Merkle, a global performance marketing agency, asserts that T-Mobile in particular excelled in the areas of social media, display, and paid social advertising. Merkle analysts noted T-Mobile was active across Facebook and Twitter throughout the night, engaged users in English and Spanish, and was the only brand to request user-generated content during the game. Following its broadcast ad with Justin Bieber showcasing the history of touchdown dances, viewers across all media were encouraged to upload their own best dance moves in real time via #UnlimitedMoves with a chance to be retweeted by Bieber.
T-Mobile and Sprint also amped up the wireless giant battle, joining in some corporate Twitter smacktalk, bashing Verizon and taking humorous shots at each other, armed with commercially produced video attack and parry tweets. Be prepared indeed!
To crown its Social Media winner, Merkle looked for:
- Real-time audience engagement with calls to action and personal, authentic responses
- Super Bowl-specific hashtag(s) employed and used in commercial spots and in real-time engagement
- Content designed around the TV ad/game that supported the brand in real time
However, if we view Social Media through a lens of human connectivity, are T-Mobile’s interactions dialogue generators or noise?
While Airbnb did not hit Merkle’s top 10, the community-driven rental company purchased Superbowl air time to run their #weaccept ad, a commercial spot featuring diverse peoples and a call for acceptance. The ad was created in just three days, building on the protest of the President’s recent selective immigration ban.
In a tandem social media campaign, Airbnb pledged to help people around the world facing displacement, announcing that the “Airbnb community will provide free housing to refugees and those recently barred from entering the US. When we announced this, there was an outpouring of interest from our community, and we were inspired to go bigger.” The global rental organization set a goal to provide short-term housing over the next five years for 100,000 people in need.
Airbnb also acknowledged challenges within their own community that included guest discrimination, noting it was “something that is the very opposite of our values.
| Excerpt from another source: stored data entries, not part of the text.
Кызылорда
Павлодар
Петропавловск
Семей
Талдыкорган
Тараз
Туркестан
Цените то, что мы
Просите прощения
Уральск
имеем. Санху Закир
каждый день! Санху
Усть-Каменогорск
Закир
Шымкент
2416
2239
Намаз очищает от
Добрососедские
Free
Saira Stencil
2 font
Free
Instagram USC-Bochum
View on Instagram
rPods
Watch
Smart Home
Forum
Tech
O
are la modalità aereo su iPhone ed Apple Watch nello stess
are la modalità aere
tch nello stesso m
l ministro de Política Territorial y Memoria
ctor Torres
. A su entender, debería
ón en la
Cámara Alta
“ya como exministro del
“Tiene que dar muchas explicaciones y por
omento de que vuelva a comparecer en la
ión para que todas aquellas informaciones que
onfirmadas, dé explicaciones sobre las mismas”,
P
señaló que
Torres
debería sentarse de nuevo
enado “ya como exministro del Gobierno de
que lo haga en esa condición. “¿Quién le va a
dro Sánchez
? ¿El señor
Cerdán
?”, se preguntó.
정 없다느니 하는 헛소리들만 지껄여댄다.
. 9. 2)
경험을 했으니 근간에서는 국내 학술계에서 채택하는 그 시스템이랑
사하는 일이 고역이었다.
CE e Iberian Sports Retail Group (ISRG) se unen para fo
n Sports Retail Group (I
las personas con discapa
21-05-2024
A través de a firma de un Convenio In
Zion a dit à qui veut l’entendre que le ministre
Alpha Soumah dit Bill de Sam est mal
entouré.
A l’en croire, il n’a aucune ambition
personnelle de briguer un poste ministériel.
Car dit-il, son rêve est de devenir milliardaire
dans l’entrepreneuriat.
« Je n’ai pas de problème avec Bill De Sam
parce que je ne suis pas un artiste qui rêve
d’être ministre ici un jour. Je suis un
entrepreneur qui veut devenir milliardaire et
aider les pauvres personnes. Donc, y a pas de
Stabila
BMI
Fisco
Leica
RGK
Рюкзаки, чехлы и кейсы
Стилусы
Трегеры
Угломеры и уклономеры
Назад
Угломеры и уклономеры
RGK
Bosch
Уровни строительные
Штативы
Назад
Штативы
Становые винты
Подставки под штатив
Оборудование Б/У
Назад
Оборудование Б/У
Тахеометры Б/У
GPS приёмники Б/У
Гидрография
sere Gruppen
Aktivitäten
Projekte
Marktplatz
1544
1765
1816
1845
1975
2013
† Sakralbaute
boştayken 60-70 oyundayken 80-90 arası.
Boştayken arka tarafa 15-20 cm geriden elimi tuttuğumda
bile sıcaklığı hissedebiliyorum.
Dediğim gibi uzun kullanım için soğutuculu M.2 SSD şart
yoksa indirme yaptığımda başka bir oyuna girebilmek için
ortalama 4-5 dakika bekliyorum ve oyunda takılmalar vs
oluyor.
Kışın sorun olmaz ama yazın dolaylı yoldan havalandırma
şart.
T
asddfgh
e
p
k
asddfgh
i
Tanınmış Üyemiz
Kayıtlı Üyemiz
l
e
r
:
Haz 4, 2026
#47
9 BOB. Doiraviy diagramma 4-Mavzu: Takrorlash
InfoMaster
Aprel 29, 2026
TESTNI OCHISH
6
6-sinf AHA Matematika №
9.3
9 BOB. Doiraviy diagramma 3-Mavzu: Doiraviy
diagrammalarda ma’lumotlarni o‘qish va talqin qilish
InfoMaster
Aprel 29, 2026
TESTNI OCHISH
We know we have work to do and are dedicated to achieving greater acceptance in our community.” The company also announced a donation of $4 million over four years to the International Rescue Committee.
The ad and social media campaign attracted support and immediate response from citizens, politicians, celebrities, and humanitarians worldwide.
In Here Comes Everybody: The Power of Organizing without Organizations, Clay Shirky examines the range of connectivity that social media offers, from individual sharing of information, to individuals in conversation, to collaboration, and ultimately to group formation and collective action where individuals work together to achieve shared goals, where the actions and fate of the group as a whole is a concern to its members.
Given this metric of social media connectivity, I give the win to Airbnb and its community for its use of social media in rallying around displaced people in a tangible way. Their social media effort syncs organization, group, and individuals in dialogue and collective action that would be difficult without the global and immediate reach social media technology can provide. However, it is the “human interruption” in this effort that propels this social media effort beyond the “audience engagement” that Merkle measured, beyond the ad campaign. It was a move to support meaningful human connection, and in the spirit of commercial interests, it also aligned with company values.